Multimedia retrieval

TitleMultimedia retrieval
Publication TypePresentation
Year of Publication2006
Conference NameSummer Meeting on Corpus-based Research
Authorsvan Hessen, Arjan
PublisherNederlandse Vereniging voor Fonetische Wetenschappen
Conference LocationNijmegen, The Netherlands

The number of digital multimedia collections is growing rapidly. Due to the ever declining costs of recording audio and video, and due to improved preservation technology, huge data sets containing text, audio, video and images are created, both by professionals and non-professionals.

The reasons for building up these collections may vary. Organisations such as broadcast companies consider the production and publishing of multimedia data as their core business. Within these companies there is a tendency to search for "means" to get more out the produced content: a nice example is the added basic search functionality in the "uitzending gemist" collection. Other organisations are merely interested in obtaining insight in the internal information flow, for internal (corporate meetings that are recorded) or public use (council meetings that are recorded and webcasted). A number of organisations in the Netherlands administer spoken-word archives: recordings of spoken interviews and testimonies on diverging topics such as retrospective narratives, eye witness reports and historical site descriptions. Modern variants of these spoken-word archives are archives of 'Podcasts', 'Vodcasts' (video podcasts) and 'Vlogs' (video weblog), created in order to share 'home-made' information with "the world".
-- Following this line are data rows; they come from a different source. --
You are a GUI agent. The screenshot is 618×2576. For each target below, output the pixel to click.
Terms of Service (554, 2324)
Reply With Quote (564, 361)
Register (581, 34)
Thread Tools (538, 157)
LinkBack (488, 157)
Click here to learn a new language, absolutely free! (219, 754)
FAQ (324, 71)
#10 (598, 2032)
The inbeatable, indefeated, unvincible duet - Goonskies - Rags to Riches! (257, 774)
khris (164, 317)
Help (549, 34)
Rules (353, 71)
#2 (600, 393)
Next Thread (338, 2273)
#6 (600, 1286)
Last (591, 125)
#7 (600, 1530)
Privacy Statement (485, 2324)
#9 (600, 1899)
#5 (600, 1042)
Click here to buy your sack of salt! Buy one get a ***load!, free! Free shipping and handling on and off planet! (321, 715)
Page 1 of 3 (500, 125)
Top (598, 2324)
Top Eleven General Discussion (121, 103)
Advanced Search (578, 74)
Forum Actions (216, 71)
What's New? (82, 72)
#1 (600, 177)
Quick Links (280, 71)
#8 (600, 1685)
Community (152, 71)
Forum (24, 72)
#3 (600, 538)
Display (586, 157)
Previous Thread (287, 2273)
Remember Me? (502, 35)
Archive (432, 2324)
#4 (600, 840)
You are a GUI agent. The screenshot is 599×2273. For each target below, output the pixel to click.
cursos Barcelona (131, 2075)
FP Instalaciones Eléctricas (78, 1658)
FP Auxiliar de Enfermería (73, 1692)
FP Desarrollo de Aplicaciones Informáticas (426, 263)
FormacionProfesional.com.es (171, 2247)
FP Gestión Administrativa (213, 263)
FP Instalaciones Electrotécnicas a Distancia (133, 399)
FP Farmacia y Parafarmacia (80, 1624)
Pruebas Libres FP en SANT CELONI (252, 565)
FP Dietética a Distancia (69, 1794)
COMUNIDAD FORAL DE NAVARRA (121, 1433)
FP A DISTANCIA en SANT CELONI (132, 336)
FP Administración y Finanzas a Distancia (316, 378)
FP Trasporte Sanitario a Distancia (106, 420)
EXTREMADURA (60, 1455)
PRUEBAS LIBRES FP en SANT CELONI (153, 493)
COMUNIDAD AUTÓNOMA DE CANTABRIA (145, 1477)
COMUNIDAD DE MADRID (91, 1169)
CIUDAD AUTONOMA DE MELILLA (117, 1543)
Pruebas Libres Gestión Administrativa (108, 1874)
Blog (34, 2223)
The Human Media Interaction (HMI) group is set within the computer science department and the Centre of Telematics and Information Technology (CTIT) and has a long history in multimedia retrieval research. Especially the use of audio mining and speech recognition technology in multimedia retrieval (SDR or spoken document retrieval) is an important research focus.

The presentation is focussed on the possibility to index and access spoken archives via the use of automatic speech recognition technology. The index, based on the imperfect recognition results is then used to search the document collection and relate individual documents to other information sources in (potentially) any media format. We will discuss the running demo application in which the recognised speech of the 8 o'clock news is used to connect news items with 5 (most) similar newspaper documents from the Twente News Corpus.